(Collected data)
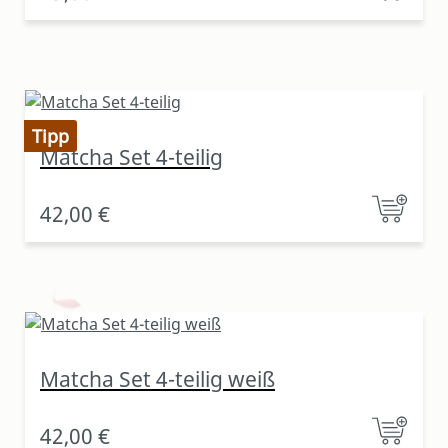
Tipp
Matcha Set 4-teilig
42,00 €
Matcha Set 4-teilig weiß
42,00 €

**YOUR INSTRUCTIONS**
Work out how many lines of the entries contain the word "Matcha", and answer with that number alone.

**WRITTEN ANSWER**
2